Note, first, that the huge autonomous forex inflows (they are technically export receipts) debunk CBN claims that oil receipts account for 90 per cent of Nigeria’s export earnings. Second, despite the positive developments, gross official external reserves of $38.11billion as at end-year 2019 decreased to $33.69 billion as at end-March 2020. The negative movement in external reserves is explained by CBN fallaciously limiting Nigeria’s foreign reserves to Federation Account dollar accruals being withheld and kept by the apex bank. (Ignore the spurious and witless breakdown of the external reserves by ownership.)

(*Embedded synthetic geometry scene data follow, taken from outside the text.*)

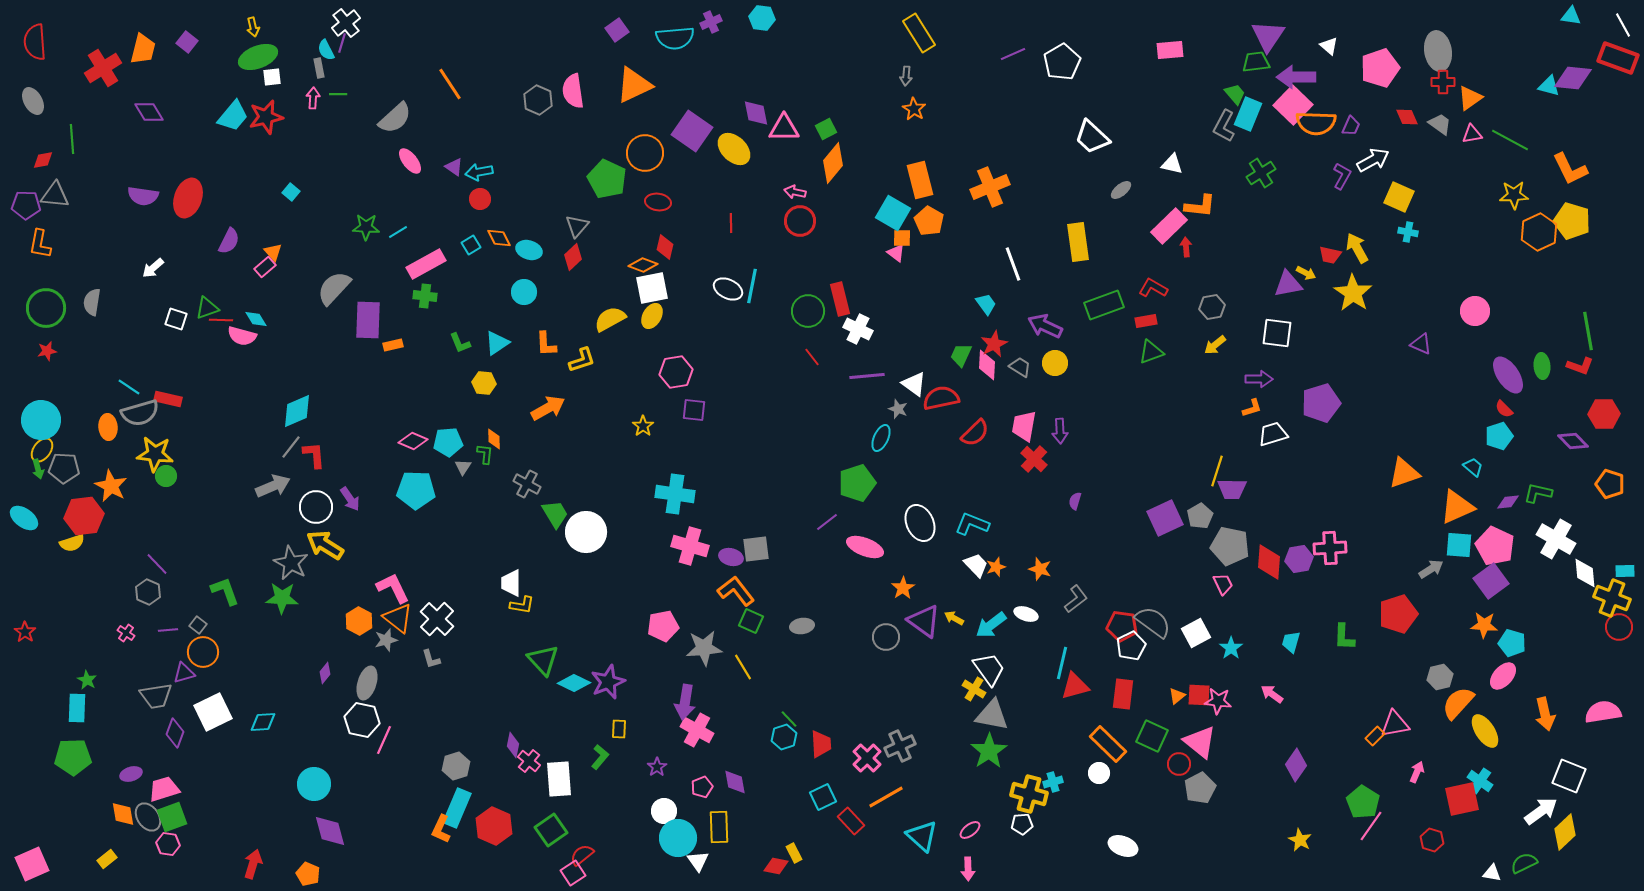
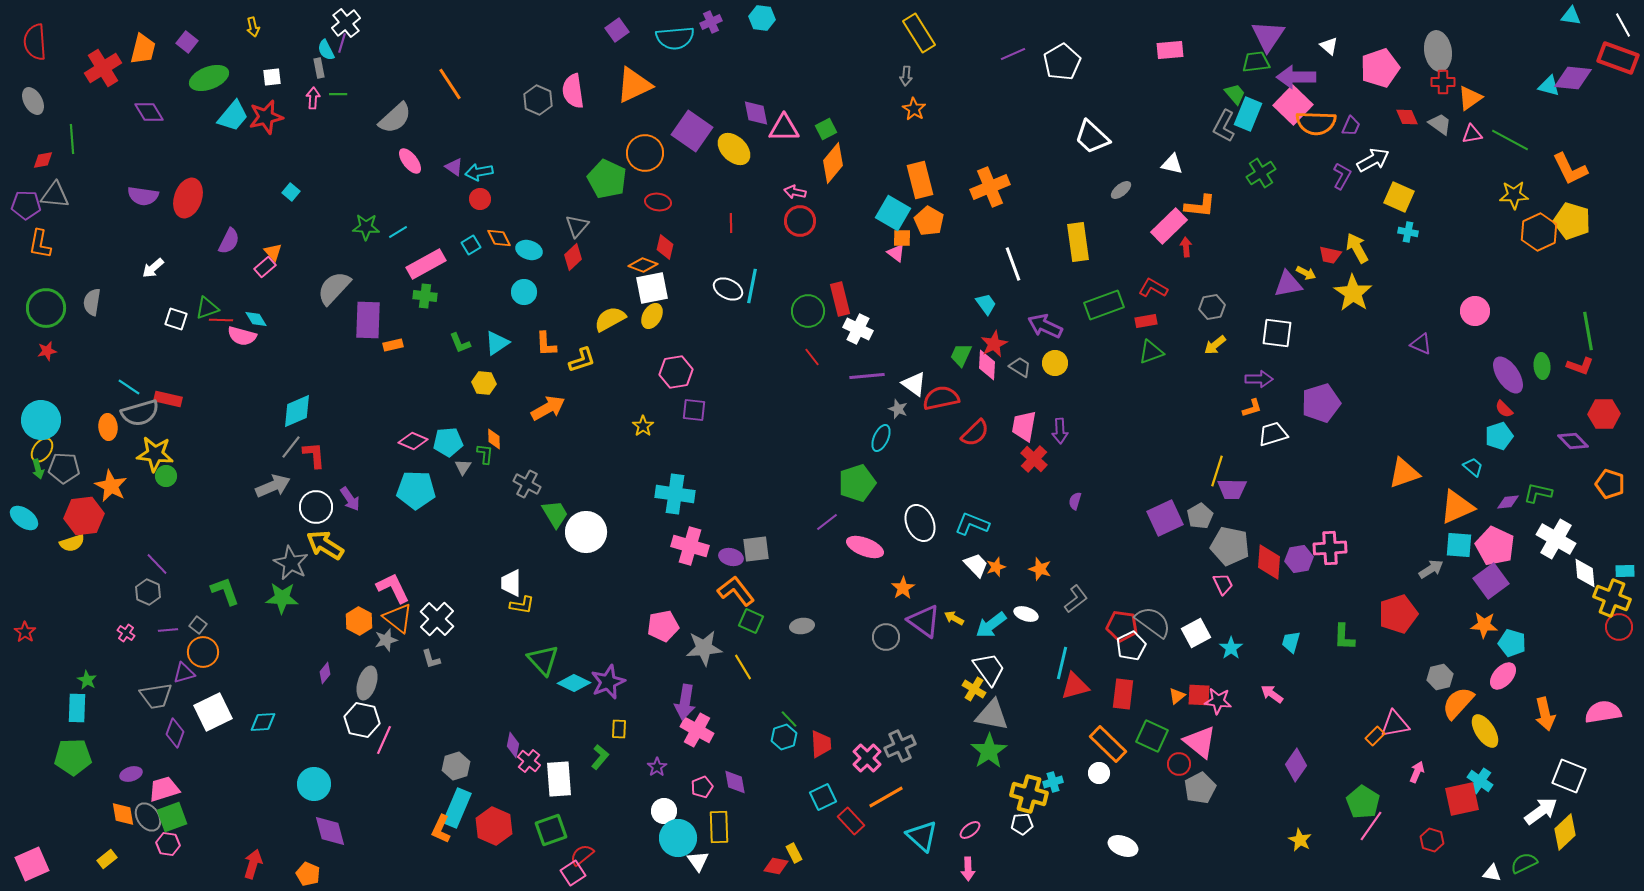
green ellipse at (258, 57): moved 49 px left, 21 px down
green square at (551, 830): rotated 16 degrees clockwise
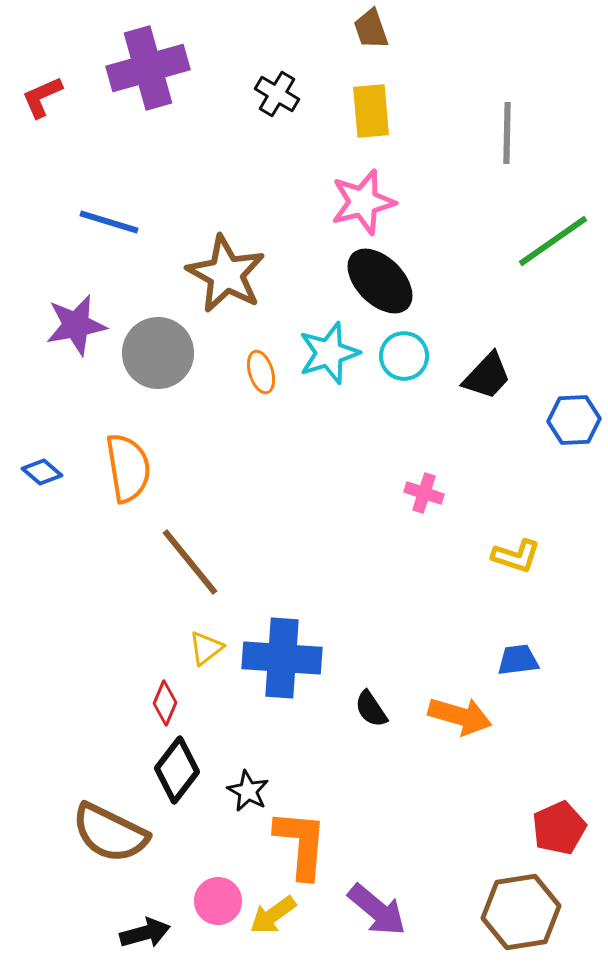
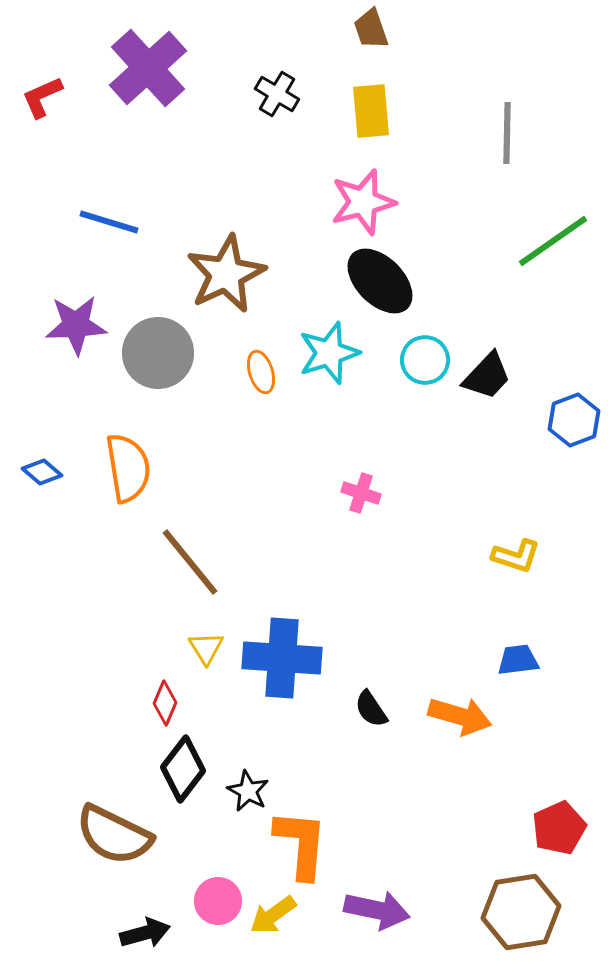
purple cross: rotated 26 degrees counterclockwise
brown star: rotated 18 degrees clockwise
purple star: rotated 8 degrees clockwise
cyan circle: moved 21 px right, 4 px down
blue hexagon: rotated 18 degrees counterclockwise
pink cross: moved 63 px left
yellow triangle: rotated 24 degrees counterclockwise
black diamond: moved 6 px right, 1 px up
brown semicircle: moved 4 px right, 2 px down
purple arrow: rotated 28 degrees counterclockwise
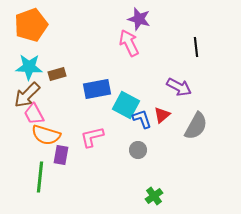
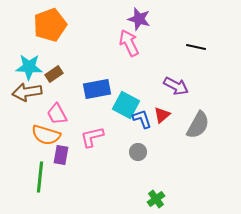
orange pentagon: moved 19 px right
black line: rotated 72 degrees counterclockwise
brown rectangle: moved 3 px left; rotated 18 degrees counterclockwise
purple arrow: moved 3 px left, 1 px up
brown arrow: moved 3 px up; rotated 36 degrees clockwise
pink trapezoid: moved 23 px right
gray semicircle: moved 2 px right, 1 px up
gray circle: moved 2 px down
green cross: moved 2 px right, 3 px down
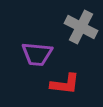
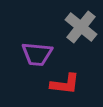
gray cross: rotated 12 degrees clockwise
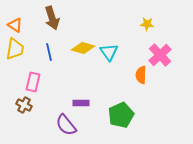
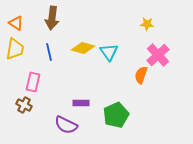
brown arrow: rotated 25 degrees clockwise
orange triangle: moved 1 px right, 2 px up
pink cross: moved 2 px left
orange semicircle: rotated 18 degrees clockwise
green pentagon: moved 5 px left
purple semicircle: rotated 25 degrees counterclockwise
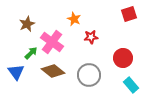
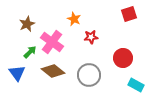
green arrow: moved 1 px left, 1 px up
blue triangle: moved 1 px right, 1 px down
cyan rectangle: moved 5 px right; rotated 21 degrees counterclockwise
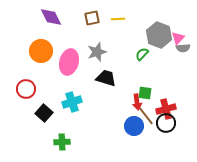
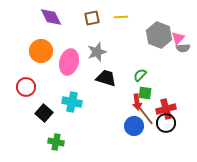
yellow line: moved 3 px right, 2 px up
green semicircle: moved 2 px left, 21 px down
red circle: moved 2 px up
cyan cross: rotated 30 degrees clockwise
green cross: moved 6 px left; rotated 14 degrees clockwise
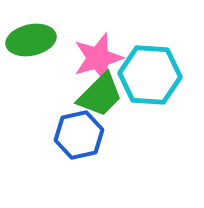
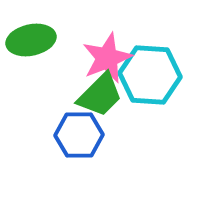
pink star: moved 9 px right; rotated 6 degrees counterclockwise
blue hexagon: rotated 12 degrees clockwise
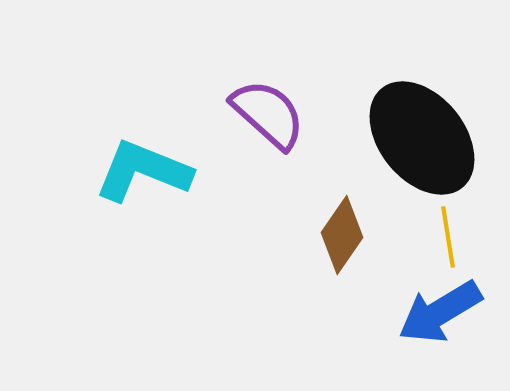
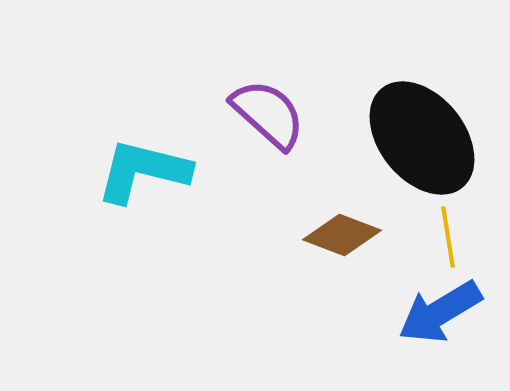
cyan L-shape: rotated 8 degrees counterclockwise
brown diamond: rotated 76 degrees clockwise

Third, the question that arises is: where did the big sum of $26.36 billion net autonomous forex inflow go? Assumedly, the amount dispersed into (a) domiciliary dollar accounts kept in deposit money banks, (DMBs). (b) forex hoards by individuals being kept under the pillow so to speak, (c) the heavy loads of foreign currencies which are routinely physically ferried to other countries for stashing away in foreign bank accounts, (d) on-the-street parallel market currency trade, etc. In other words, government did not put the autonomous forex receipts to national economic advantage but allowed the amount to go into the hands of a few businesses and individuals who deployed the hard currency to undermine the economy at the expense of the majority of the people.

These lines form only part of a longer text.